Ein enormer organisatorischer, rechtlicher und technischer Aufwand, der nur mit Hilfe hochspezialisierter Firmen und Personen gestemmt werden konnte und – jedenfalls nach außen – erstaunlich reibungslos klappte. Dabei war es sicherlich dem Zeitdruck geschuldet, dass Präsentation und Filmzugang etwas unübersichtlich und oft wenig benutzerfreundlich geraten waren und längeres Herumirren provozieren konnten. Und die Idee, durch die künstliche Begrenzung des Zugangs zu den Filmen auf jeweils 500 virtuelle Sichtungsplätze digitales Gedränge und Festivalatmosphäre zu schaffen, kann wenig überzeugen. Andererseits ist es verständlich, dass die Rechte­inhaber der Filme den Zugriff auf ihre Schätze unter Kontrolle behalten möchten.

Als Presseakkreditierte habe ich das Privileg, bis und sogar nach Festivalende nach Lust und Laune auch in den zahlreichen „ausverkauften“ Filmen in der Media Library stöbern zu dürfen. Ein besonderes Fundstück im Langfilm-Wettbewerb dabei der neue Film des Schweizer Filmemachers Thomas Imbach, der in Sujet wie Sichtweise wie maßgeschneidert zur aktuellen Weltkonstellation aus notgedrungen distanziertem Blick, Sicherheit und Überwachungsdenken passt. Dabei knüpft „Nemesis“ an Imbachs neun Jahre alte Arbeit „Day Is Done“ an, die Tonschnipsel eines Anrufbeantworters mit der beeindruckenden Totale aus Imbachs Studiofenster über den benachbarten Güterbahnhof in den Züricher Himmel verknüpfte.

Jetzt sehen wir den Abriss dieses Bahnhofs und, nach einer langen Zwischennutzungsperiode, den Bau eines modernen Hochsicherheitsknasts auf dem Gelände. Dazu eingesprochene Zitate aus Berichten von Abschiebehäftlingen in Schweizer Gefängnissen.

Sechseinhalb Jahre hat Imbach gedreht, lange muss das Team an der Montage, den Zeitraffern und dem Sounddesign gearbeitet haben, bis sich aus dem voyeuristischen Blick auf das eng begrenzte Terrain beeindruckend vielschichtige Reflexionsebenen entwickeln, die oft mit tatiesker Komik brillieren.

Der enorme organisatorische, rechtliche und technische Auf­wand war nur mit Hilfe hochspeziali­sierter Firmen zu stemmen

Imbach hatte auf 35 mm gedreht. Herrlich verwaschen dagegen die Optik in „Unusual Summer“ des in Berlin lebenden Filmemachers Kamal Aljafari, der die im Nachlass gefundenen Bilder aus der Überwachungskamera seines Vaters auf den kleinen Privatparkplatz vor dessen Haus im israelischen Ramla mit eingeblendeten Wortsentenzen, Interferenzen und Rhythmisierungen poetisiert: „Life must be disrupted before it can be revealed“. Sein Film zeigt aber auch deutlich, dass die Skepsis gegenüber dem Sichten von Filmen auf dem heimischen Screen ihre Berechtigung hat, denn besonders bei manchen sehr lichtarmen Einstellungen können wir die ästhetischen Intentionen nur ahnen.

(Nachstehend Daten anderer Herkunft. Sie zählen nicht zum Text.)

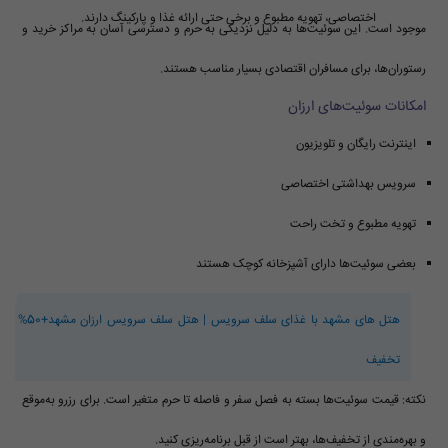
اختصاصی، تهویه مطبوع و برخی حتی ارائه غذا و پارکینگ دارند.
موجود است. این سوئیت‌ها به دلیل نزدیکی به حرم و دسترسی آسان به مراکز خرید و
رستوران‌ها، برای مسافران اقتصادی بسیار مناسب هستند.
امکانات سوئیت‌های ارزان
اینترنت رایگان و تلویزیون
سرویس بهداشتی اختصاصی
تهویه مطبوع و تخت راحت
بعضی سوئیت‌ها دارای آشپزخانه کوچک هستند
هتل های مشهد با غذای سلف سرویس | هتل سلف سرویس ارزان مشهد+50%
تخفیف
نکته: قیمت سوئیت‌ها بسته به فصل سفر و فاصله تا حرم متغیر است. برای رزرو به‌موقع
و بهره‌مندی از تخفیف‌ها، بهتر است از قبل برنامه‌ریزی کنید.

Das Festival in Nyon ist stolz, dass 45 Prozent der gezeigten Filme von Filmemacherinnen kommen, davon allerdings nur fünf der vierzehn Filme im Langfilm-Wettbewerb. Besonders stark dabei „The Silhouettes“ der iranischen Regisseurin Afsaneh Salari, die hier ebenso formal zurückgenommen wie dicht von einer Familie erzählt, die schon vor dreißig Jahren aus Afghanistan nach Teheran emigriert war, dort aber bisher nicht angekommen ist. Das liegt an den Abstoßungen der Fremdem wenig zugeneigten iranischen Gesellschaft, aber auch an dem Wunsch der jungen zweiten Generation von Einwanderern nach Teilnahme und klarer Zugehörigkeit. Ein Film, der auf unaufdringliche Weise den Blick auf die große Welt jenseits unserer engen Befindlichkeiten richtet und hoffentlich in Nach-Corona-Zeiten noch ein großes Publikum finden wird.

Die bei den „Visions du Réel“ vergebenen Auszeichnungen können hier leider keine Erwähnung finden, weil die Preisverleihung unerwartet auf den Tag nach dem angekündigten Festivalende verlegt wurde.